PROBLEM REQUIREMENTS ▸ Say how many lines below contain the word "Appartement". The number is the entire reply.

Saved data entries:
◇ ◇ ◇ ◇ ◇ ◇ ◇
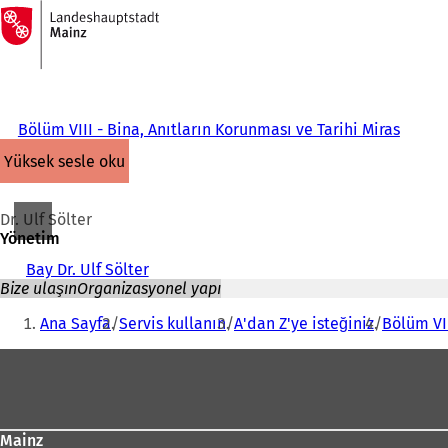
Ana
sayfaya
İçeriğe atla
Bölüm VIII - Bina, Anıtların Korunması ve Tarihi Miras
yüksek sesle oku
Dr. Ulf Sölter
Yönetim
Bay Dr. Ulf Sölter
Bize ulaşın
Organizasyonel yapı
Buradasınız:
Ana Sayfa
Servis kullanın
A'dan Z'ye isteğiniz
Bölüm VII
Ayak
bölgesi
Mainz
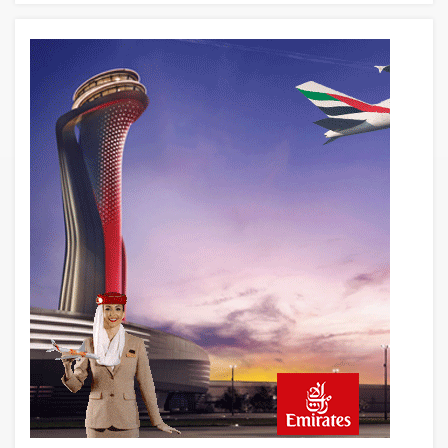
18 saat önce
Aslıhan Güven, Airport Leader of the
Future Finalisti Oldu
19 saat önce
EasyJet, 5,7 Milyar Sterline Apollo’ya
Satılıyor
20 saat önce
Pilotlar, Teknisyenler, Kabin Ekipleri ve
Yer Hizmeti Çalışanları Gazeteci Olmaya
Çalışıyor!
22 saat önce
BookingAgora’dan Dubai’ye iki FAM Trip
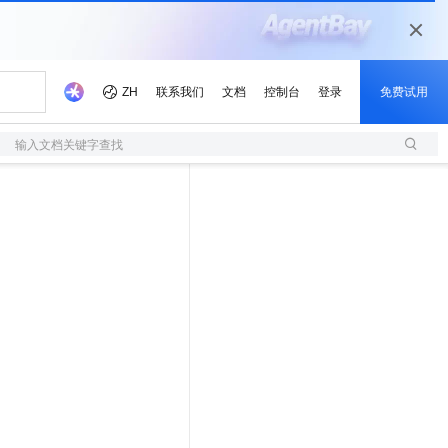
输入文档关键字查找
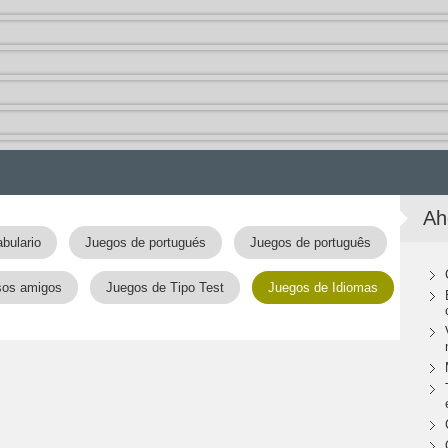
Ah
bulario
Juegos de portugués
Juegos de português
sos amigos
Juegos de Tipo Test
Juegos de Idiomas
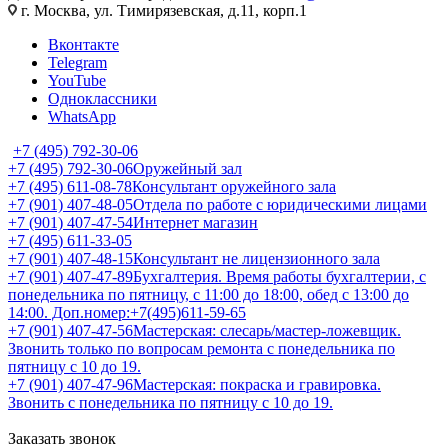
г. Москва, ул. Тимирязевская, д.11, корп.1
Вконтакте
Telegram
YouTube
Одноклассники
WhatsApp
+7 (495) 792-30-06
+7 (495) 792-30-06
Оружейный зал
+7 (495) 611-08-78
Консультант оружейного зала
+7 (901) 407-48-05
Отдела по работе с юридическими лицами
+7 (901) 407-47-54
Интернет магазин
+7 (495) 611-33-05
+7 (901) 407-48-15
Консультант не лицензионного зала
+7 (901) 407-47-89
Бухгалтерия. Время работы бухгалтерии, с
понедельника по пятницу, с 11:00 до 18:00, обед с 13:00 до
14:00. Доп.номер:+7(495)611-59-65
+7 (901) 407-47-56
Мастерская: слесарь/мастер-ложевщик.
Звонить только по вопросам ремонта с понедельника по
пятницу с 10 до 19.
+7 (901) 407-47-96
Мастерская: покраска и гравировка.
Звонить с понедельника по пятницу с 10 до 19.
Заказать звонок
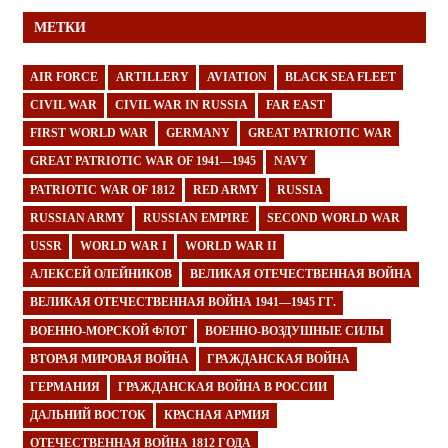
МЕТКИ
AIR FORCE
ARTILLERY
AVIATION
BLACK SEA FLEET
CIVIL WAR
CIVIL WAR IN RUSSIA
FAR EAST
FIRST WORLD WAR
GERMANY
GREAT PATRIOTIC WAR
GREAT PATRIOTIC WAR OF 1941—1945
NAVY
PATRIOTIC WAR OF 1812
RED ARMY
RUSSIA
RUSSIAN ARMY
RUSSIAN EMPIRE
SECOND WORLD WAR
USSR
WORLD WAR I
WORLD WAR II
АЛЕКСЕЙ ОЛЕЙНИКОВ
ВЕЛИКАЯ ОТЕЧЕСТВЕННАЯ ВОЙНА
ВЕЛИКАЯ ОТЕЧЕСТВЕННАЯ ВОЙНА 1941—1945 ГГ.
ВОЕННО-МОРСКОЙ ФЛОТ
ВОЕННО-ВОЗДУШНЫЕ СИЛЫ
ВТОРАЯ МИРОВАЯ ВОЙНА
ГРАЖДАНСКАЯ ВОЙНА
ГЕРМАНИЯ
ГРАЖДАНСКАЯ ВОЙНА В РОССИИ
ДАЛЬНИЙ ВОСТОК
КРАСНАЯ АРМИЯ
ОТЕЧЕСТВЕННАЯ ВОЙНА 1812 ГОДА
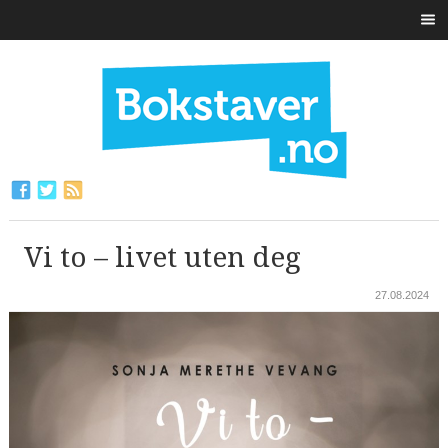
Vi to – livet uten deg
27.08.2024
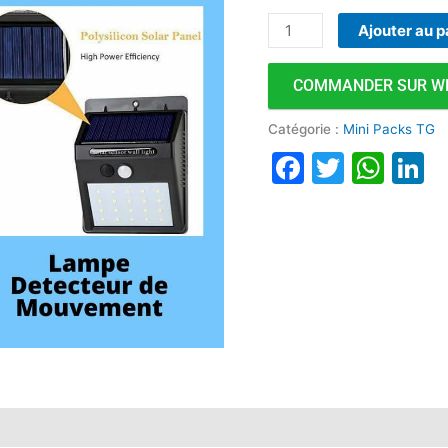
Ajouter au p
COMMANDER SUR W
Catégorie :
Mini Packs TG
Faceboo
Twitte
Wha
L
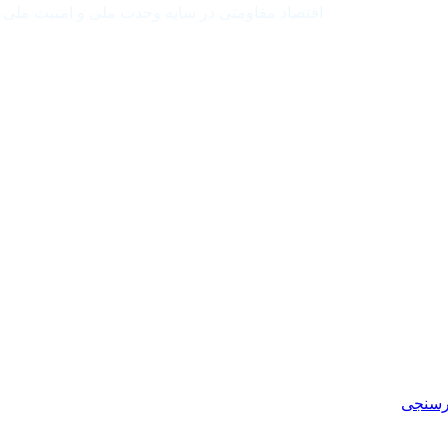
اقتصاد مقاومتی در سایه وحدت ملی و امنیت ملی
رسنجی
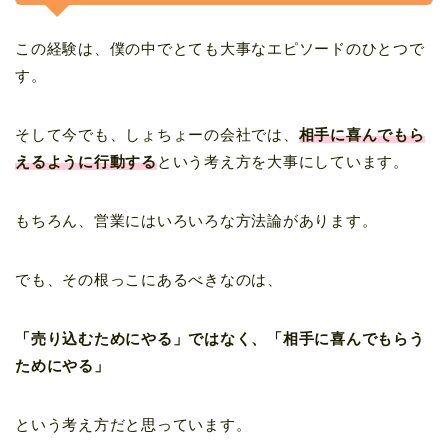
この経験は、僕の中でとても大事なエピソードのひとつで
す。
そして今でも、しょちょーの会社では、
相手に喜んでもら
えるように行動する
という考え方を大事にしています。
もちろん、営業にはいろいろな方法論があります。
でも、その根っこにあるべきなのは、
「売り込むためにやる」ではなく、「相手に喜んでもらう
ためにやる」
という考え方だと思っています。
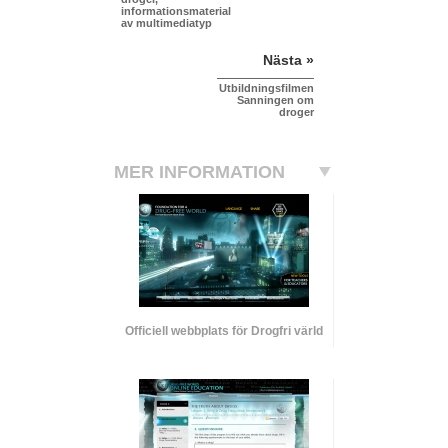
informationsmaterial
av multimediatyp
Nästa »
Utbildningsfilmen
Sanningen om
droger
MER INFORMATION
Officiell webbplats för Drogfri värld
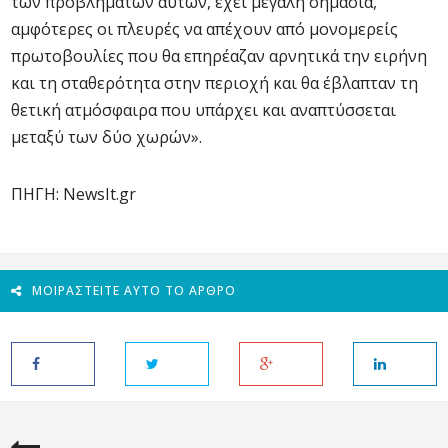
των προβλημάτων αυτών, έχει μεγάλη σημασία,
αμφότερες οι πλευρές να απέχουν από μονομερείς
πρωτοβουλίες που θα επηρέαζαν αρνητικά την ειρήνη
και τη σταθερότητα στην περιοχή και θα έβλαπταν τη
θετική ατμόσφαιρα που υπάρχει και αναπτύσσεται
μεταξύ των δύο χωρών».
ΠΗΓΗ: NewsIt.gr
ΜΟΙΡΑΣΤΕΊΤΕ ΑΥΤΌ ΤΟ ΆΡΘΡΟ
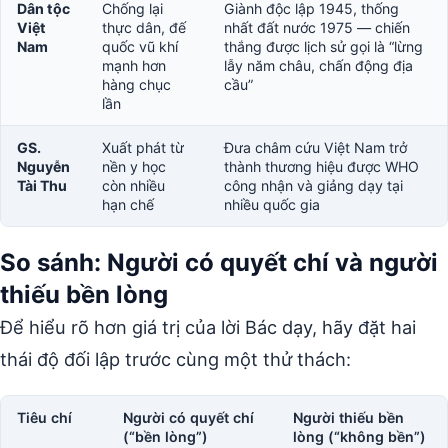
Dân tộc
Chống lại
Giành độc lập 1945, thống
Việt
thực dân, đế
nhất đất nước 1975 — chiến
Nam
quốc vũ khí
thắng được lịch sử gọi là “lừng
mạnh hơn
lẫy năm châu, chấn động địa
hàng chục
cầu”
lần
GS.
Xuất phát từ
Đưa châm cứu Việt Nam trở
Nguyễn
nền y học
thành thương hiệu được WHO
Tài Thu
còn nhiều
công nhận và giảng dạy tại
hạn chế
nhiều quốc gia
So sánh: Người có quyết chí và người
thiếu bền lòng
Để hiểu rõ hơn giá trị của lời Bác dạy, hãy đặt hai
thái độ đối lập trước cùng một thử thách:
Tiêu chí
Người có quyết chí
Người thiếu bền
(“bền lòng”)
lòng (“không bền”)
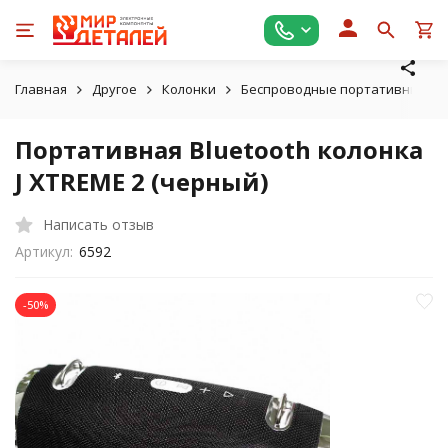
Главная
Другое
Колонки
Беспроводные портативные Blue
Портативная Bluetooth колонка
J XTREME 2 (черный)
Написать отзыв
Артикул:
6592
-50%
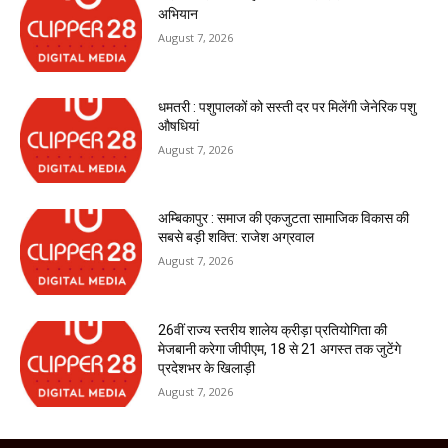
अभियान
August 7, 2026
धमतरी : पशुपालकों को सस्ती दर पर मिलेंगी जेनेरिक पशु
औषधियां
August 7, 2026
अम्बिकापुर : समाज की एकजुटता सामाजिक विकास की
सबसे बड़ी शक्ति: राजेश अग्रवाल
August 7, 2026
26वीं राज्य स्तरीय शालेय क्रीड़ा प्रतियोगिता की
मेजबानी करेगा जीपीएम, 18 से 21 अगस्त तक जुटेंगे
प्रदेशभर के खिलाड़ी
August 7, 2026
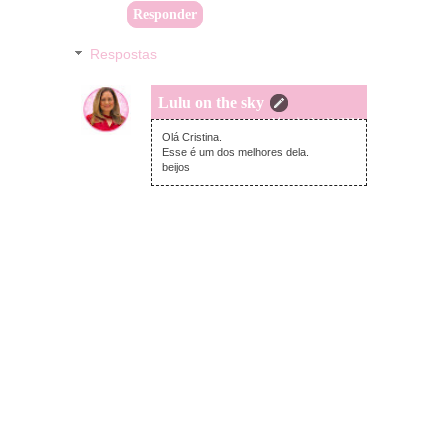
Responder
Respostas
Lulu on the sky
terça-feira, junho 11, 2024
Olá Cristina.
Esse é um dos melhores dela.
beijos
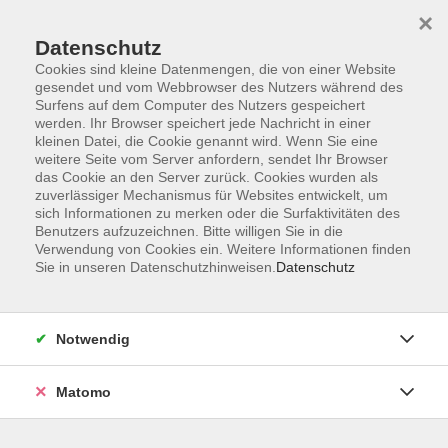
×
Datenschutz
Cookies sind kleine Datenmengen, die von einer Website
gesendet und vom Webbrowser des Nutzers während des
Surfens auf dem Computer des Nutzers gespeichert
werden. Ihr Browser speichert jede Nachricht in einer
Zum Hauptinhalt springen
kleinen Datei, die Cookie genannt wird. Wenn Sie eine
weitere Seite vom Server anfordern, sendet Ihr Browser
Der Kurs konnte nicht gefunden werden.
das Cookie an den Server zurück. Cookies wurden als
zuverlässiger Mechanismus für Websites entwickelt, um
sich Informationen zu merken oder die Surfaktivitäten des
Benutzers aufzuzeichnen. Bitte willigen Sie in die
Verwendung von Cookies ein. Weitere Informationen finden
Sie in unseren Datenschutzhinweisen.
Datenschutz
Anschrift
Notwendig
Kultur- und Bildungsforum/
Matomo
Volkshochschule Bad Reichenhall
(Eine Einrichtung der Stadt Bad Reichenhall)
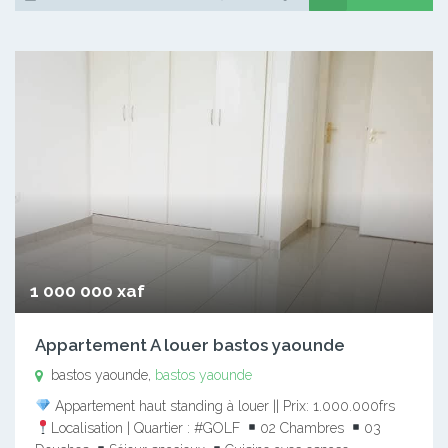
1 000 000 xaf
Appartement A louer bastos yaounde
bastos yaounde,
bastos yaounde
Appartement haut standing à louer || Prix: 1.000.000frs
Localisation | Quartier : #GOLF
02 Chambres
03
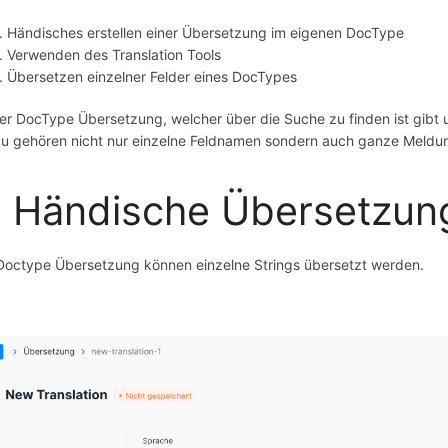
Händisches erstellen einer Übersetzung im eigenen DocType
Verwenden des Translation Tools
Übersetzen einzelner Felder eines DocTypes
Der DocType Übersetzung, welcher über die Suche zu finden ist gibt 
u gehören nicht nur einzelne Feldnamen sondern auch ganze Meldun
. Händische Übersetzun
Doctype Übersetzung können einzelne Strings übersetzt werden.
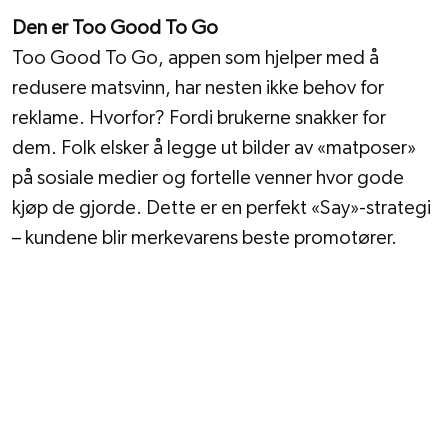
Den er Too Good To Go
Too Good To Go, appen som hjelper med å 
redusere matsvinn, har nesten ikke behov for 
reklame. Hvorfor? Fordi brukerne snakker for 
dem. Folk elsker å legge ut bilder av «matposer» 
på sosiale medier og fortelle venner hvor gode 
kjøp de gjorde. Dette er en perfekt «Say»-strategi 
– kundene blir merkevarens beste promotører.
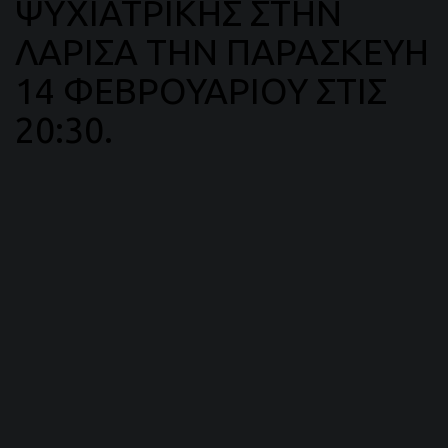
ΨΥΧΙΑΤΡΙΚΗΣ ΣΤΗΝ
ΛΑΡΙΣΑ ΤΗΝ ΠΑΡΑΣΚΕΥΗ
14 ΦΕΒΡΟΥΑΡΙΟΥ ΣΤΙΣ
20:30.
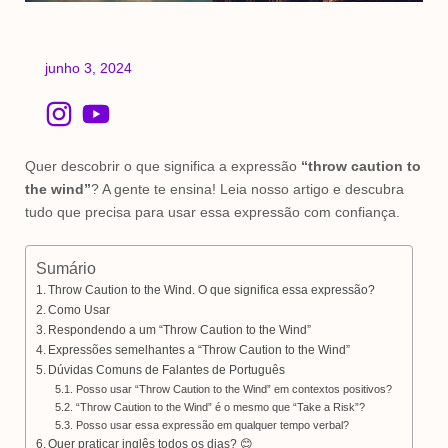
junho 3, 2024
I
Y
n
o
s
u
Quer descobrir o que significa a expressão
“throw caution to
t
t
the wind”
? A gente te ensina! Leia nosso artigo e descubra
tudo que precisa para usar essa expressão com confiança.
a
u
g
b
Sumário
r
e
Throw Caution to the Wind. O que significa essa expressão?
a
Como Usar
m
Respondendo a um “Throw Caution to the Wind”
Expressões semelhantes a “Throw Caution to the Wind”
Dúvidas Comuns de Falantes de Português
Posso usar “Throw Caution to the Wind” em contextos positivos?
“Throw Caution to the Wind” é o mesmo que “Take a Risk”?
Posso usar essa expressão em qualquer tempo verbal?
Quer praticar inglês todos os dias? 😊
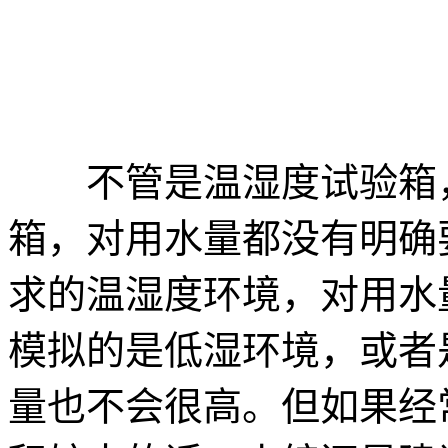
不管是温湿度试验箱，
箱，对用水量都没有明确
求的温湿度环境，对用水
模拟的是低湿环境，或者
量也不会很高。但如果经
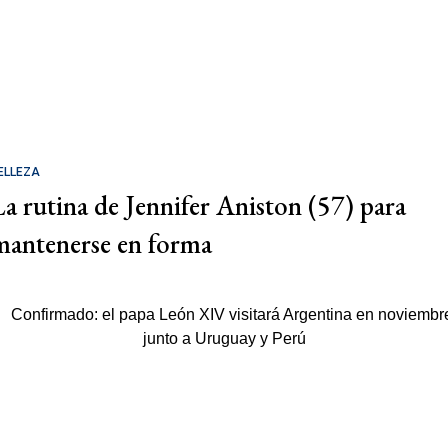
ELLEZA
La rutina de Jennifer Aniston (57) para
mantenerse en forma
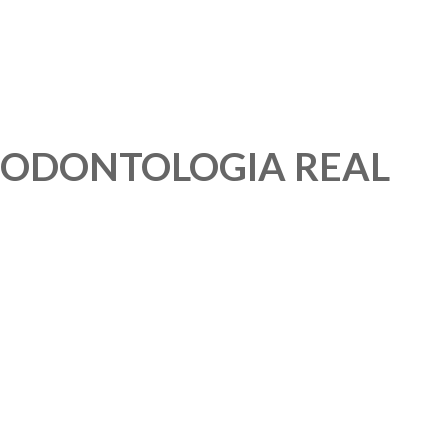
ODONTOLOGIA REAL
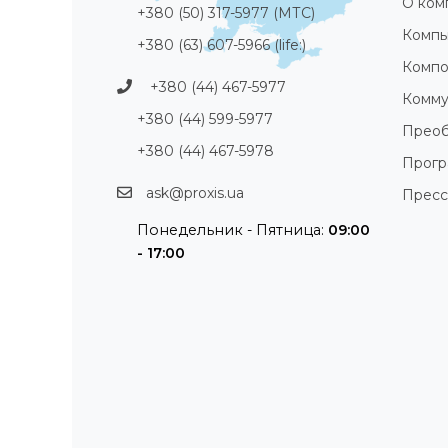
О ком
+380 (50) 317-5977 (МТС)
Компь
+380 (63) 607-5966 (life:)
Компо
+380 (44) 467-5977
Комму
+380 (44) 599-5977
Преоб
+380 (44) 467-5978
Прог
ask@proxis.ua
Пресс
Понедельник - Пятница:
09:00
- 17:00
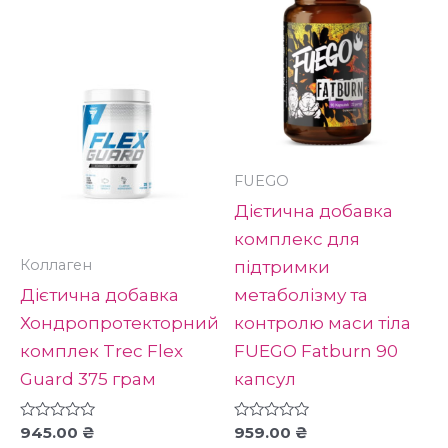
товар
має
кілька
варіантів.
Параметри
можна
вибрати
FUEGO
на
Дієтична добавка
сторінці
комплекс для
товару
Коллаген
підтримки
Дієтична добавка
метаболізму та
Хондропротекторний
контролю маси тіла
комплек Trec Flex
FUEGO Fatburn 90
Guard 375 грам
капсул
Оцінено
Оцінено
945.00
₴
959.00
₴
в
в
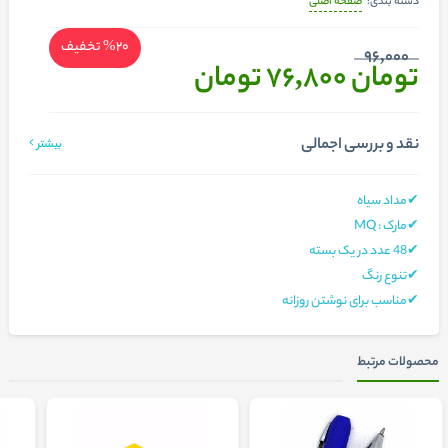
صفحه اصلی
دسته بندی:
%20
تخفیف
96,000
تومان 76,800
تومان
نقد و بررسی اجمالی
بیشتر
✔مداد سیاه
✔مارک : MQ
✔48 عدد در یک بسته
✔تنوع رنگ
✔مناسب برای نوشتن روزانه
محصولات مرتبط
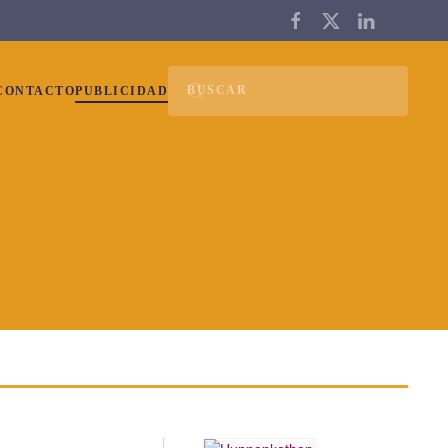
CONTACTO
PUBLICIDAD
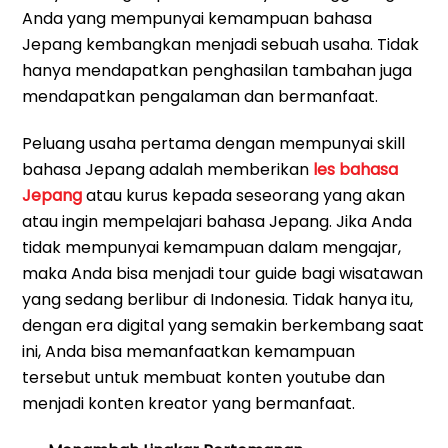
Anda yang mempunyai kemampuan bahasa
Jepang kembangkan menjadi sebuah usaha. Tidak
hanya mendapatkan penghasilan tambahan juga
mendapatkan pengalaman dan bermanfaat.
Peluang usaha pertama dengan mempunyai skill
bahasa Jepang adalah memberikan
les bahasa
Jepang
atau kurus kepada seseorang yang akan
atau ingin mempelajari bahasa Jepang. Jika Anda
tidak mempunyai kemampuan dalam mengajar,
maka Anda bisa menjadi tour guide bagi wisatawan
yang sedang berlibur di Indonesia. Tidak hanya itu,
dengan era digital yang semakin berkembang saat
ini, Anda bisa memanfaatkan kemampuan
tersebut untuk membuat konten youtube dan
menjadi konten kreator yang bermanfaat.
◇ ◇ ◇ ◇ ◇ ◇ ◇
SOLUTION FOR THIS PROBLEM ▸ 2